Some Things are Best Kept Private: FTC Settles with Company for Using Private Health Data in Public Physician Reviews

Kelley Drye

The FTC recently reinforced its commitment to protecting consumer health data in its settlement with electronic health record company Practice Fusion. The company, which stores consumer health data in a cloud for healthcare providers, was charged with misleading consumers when it sought patients’ reviews of their doctors without disclosing that the information would be shared online.

According to the complaint, patients were asked to rate their doctors in an email sent by the company. The email indicated that the patient’s information would be shared with his or her physician. After providing an initial review, patients were then sent to a survey where they could give more information about their recent appointment. Included in the survey was a text box where the patient could share comments. Here, many patients entered private information. This included full names, phone numbers, and details about medical conditions. Practice Fusion’s privacy policy did not indicate that the company would publicly post reviews by patients.

Practice Fusion then launched a website providing reviews of the physicians. These reviews included the patients’ names, telephone numbers, and health information that they provided in their surveys. It wasn’t until after the information was posted online that Project Fusion updated its privacy policy and implemented procedures to keep personal information from appearing on the site.

Per the settlement, Practice Fusion is prohibited from misrepresenting its use of consumer data. Additionally, the company must disclose that it will make information publicly available, separate from a general privacy policy” or terms of use” page, and receive the consumer’s affirmative express consent to do so. The company must also refrain from sharing healthcare provider review information with anyone other than its clients.

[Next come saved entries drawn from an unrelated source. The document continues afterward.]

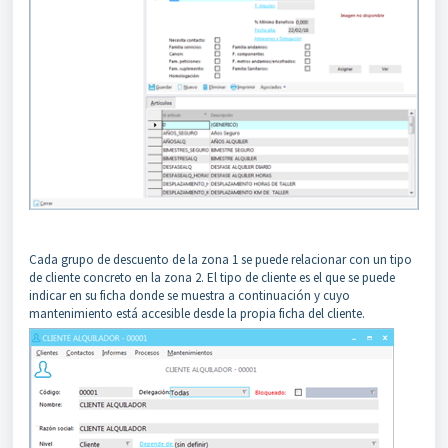
Cada grupo de descuento de la zona 1 se puede relacionar con un tipo
de cliente concreto en la zona 2. El tipo de cliente es el que se puede
indicar en su ficha donde se muestra a continuación y cuyo
mantenimiento está accesible desde la propia ficha del cliente.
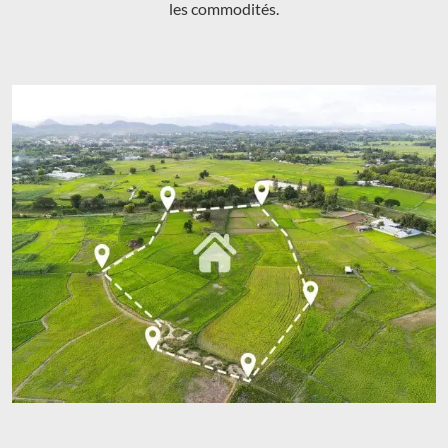
les commodités.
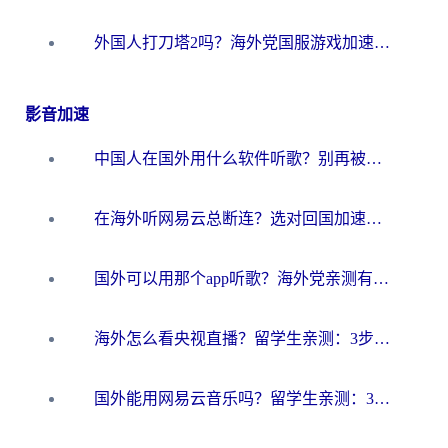
外国人打刀塔2吗？海外党国服游戏加速避坑全攻略
影音加速
中国人在国外用什么软件听歌？别再被地域限制卡脖子，这篇教你轻松解锁国内音乐库
在海外听网易云总断连？选对回国加速器，告别地区限制和卡顿
国外可以用那个app听歌？海外党亲测有效的回国加速方案，轻松听国内音乐听书
海外怎么看央视直播？留学生亲测：3步解决版权限制+追剧自由
国外能用网易云音乐吗？留学生亲测：3步解决海外听歌难题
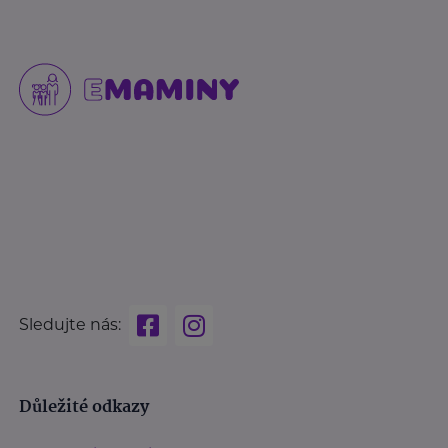
Sledujte nás:
Důležité odkazy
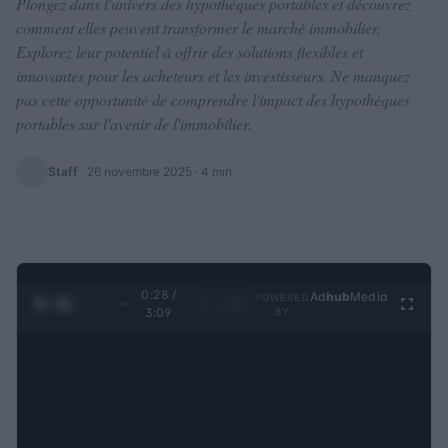
Plongez dans l'univers des hypothèques portables et découvrez
comment elles peuvent transformer le marché immobilier.
Explorez leur potentiel à offrir des solutions flexibles et
innovantes pour les acheteurs et les investisseurs. Ne manquez
pas cette opportunité de comprendre l'impact des hypothèques
portables sur l'avenir de l'immobilier.
Staff
·
26 novembre 2025
· 4 min
0:29 /
Ad
hub
Media
POWERED
1
/
4
3:09
BY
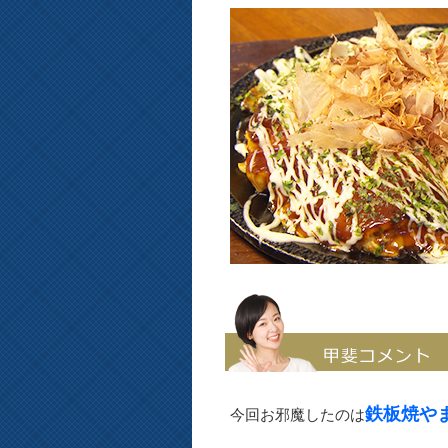
鉄板焼や
今回お邪魔したのは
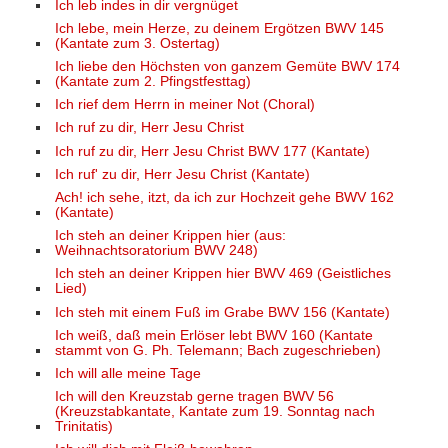
Ich leb indes in dir vergnüget
Ich lebe, mein Herze, zu deinem Ergötzen BWV 145
(Kantate zum 3. Ostertag)
Ich liebe den Höchsten von ganzem Gemüte BWV 174
(Kantate zum 2. Pfingstfesttag)
Ich rief dem Herrn in meiner Not (Choral)
Ich ruf zu dir, Herr Jesu Christ
Ich ruf zu dir, Herr Jesu Christ BWV 177 (Kantate)
Ich ruf' zu dir, Herr Jesu Christ (Kantate)
Ach! ich sehe, itzt, da ich zur Hochzeit gehe BWV 162
(Kantate)
Ich steh an deiner Krippen hier (aus:
Weihnachtsoratorium BWV 248)
Ich steh an deiner Krippen hier BWV 469 (Geistliches
Lied)
Ich steh mit einem Fuß im Grabe BWV 156 (Kantate)
Ich weiß, daß mein Erlöser lebt BWV 160 (Kantate
stammt von G. Ph. Telemann; Bach zugeschrieben)
Ich will alle meine Tage
Ich will den Kreuzstab gerne tragen BWV 56
(Kreuzstabkantate, Kantate zum 19. Sonntag nach
Trinitatis)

This settlement highlights the FTC’s continued efforts to protect the privacy of consumer health data. In April, the FTC released compliance tools and best practices specifically for health app developers to ensure they were complying with the FTC’s expectations for health data providers. This came just after the Director of the FTC Bureau of Consumer Protection testified to a Congressional subcommittee about the need for the Commission to have increased data security authority to address the area of health privacy. Collectively, these efforts make clear that as consumers increasingly turn to the internet for health information, the FTC will expect companies large and small to be aware of their obligations to consumers and to comply with them.